Je décompte ensuite 7 « neutres », subdivisés eux-mêmes en deux groupes. Certains (4) persistent et signent : ainsi de cette chercheuse qui prétend lutter contre la pauvreté au Sud par une approche locale « pas à pas, problème après problème », négligeant les mécanismes macroéconomiques qui déterminent largement ces situations, et qui déclare que la crise « ne change donc pas [son] travail ». Un autre voit dans la crise l’occasion de nouveaux articles, probablement ésotériques, sur les comportements d’exportation ou le « modèle de gravité ».

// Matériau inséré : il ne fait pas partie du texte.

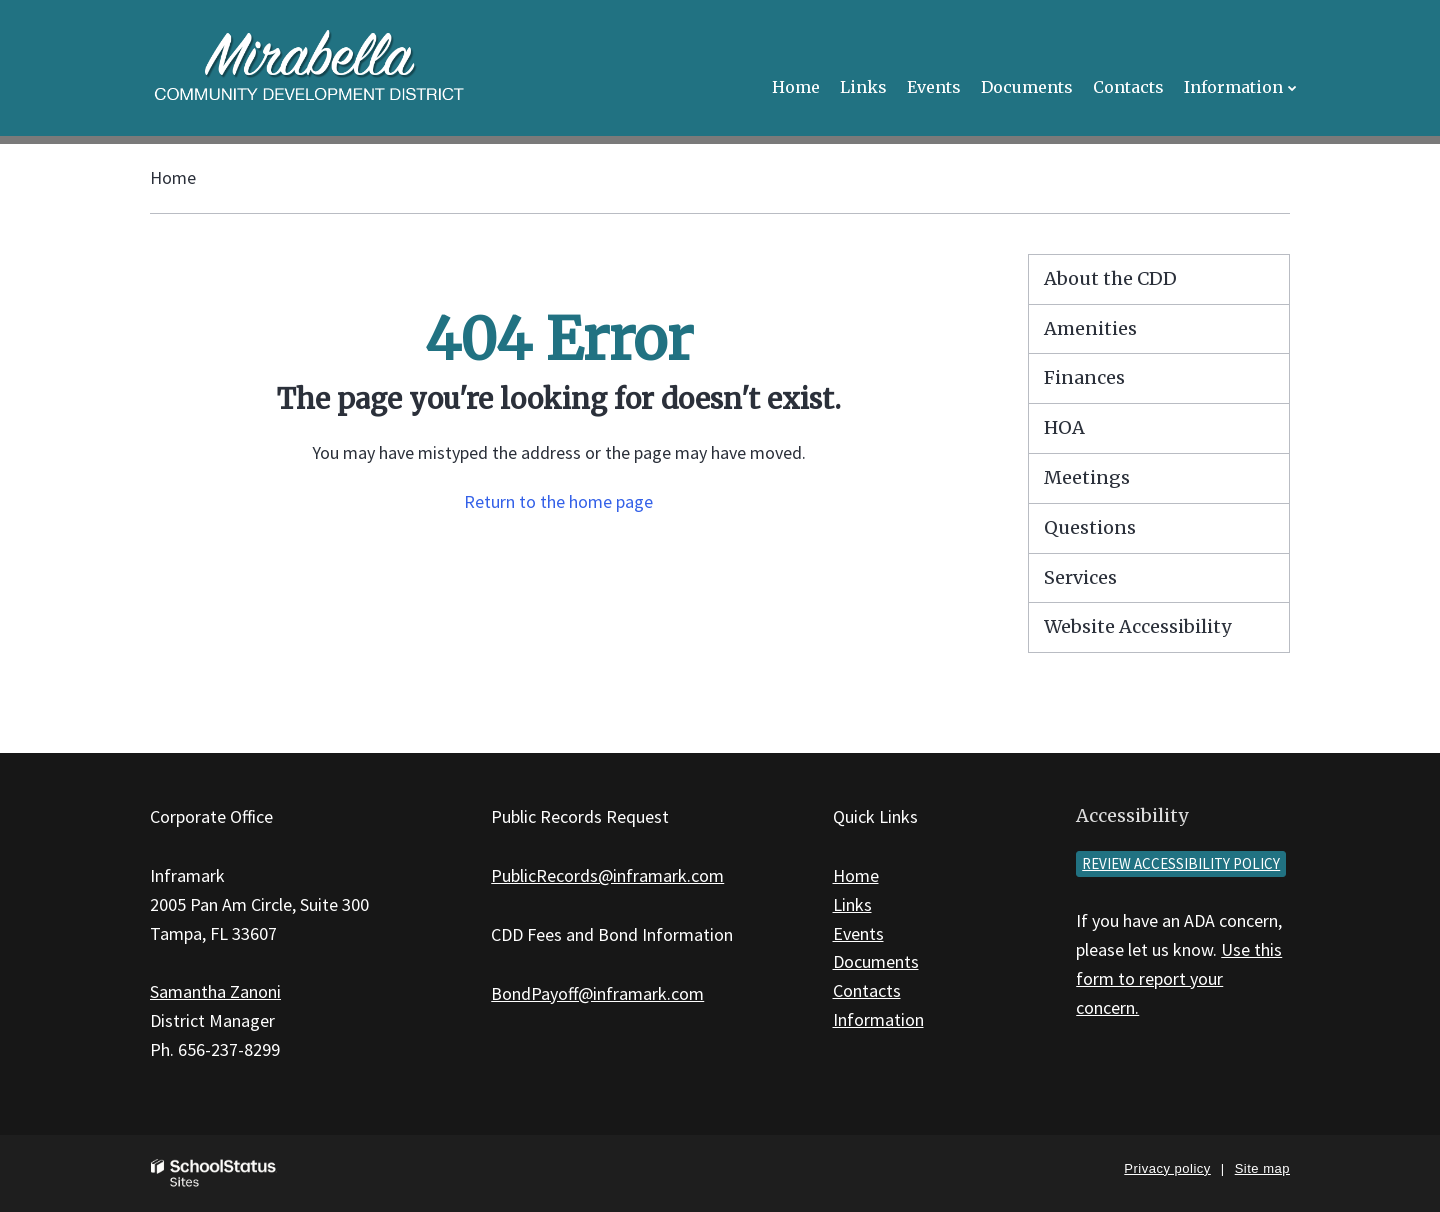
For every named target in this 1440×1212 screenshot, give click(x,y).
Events (858, 933)
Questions (1090, 527)
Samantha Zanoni (215, 991)
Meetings (1087, 477)
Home (173, 177)
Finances (1084, 377)
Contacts (867, 990)
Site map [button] (1262, 1168)
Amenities (1090, 328)
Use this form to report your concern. (1179, 978)
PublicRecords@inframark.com (607, 875)
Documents (876, 961)
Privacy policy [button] (1167, 1168)
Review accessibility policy (1181, 863)
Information (878, 1019)
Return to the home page (558, 501)
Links (852, 904)
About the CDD (1110, 278)
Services (1080, 577)
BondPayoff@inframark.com (597, 993)
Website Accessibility (1137, 626)
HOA (1064, 427)
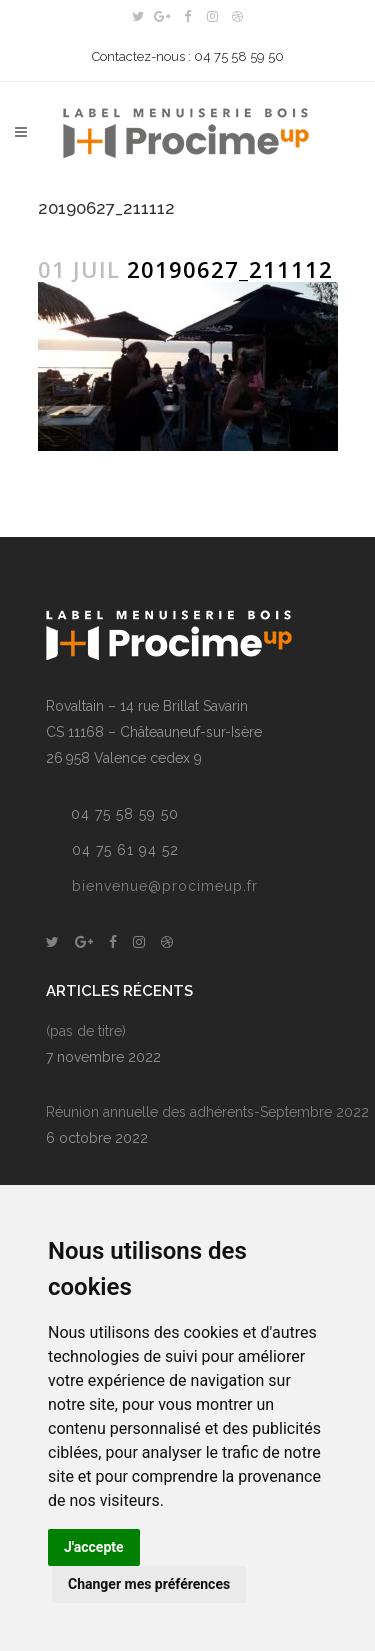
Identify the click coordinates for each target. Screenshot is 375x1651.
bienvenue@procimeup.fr (165, 886)
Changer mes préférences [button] (149, 1584)
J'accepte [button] (94, 1547)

À l’inverse, certains chercheurs auparavant plutôt « neutres » vis-à-vis de la financiarisation semblent ébranlés par l’ampleur du désastre : ils jugent n’avoir « pas prévu la crise faute d’une vision d’ensemble » , et que la crise exige de « rompre avec une pratique multidécennale de spécialisation à outrance » , ou conduit à « prendre conscience de l’ampleur invraisemblable atteinte par la globalisation financière ».

Les deux « résistants », enfin, se distinguent surtout par leur approche méthodologique : ils sont, parmi les économistes primés, les seuls à préférer l’analyse historique et/ou structurelle à la formalisation mathématique. Plutôt discrets sur la scène publique – ça vaut mieux pour ne pas être « fusillé » dans un milieu largement dominé par les « collabos » –, ils travaillent à contre-courant de leur profession, en fournissant à qui sait les lire des outils de compréhension critique du modèle néolibéral.

L’échantillon des « meilleurs jeunes économistes » est-il représentatif de la profession ? Probablement, même si les économistes médiatiques, les plus visibles du grand public, sont en très grande majorité « collabos ». Les « neutres ébranlés » rejoindront-ils bientôt les « résistants » pour contribuer à la critique du capitalisme financier ? On peut l’espérer. Et pourquoi pas rêver aussi du jour où certains passeront de la critique de la finance à la critique du capitalisme lui-même ? Les soubresauts de la crise globale pourraient encore nous réserver bien des surprises.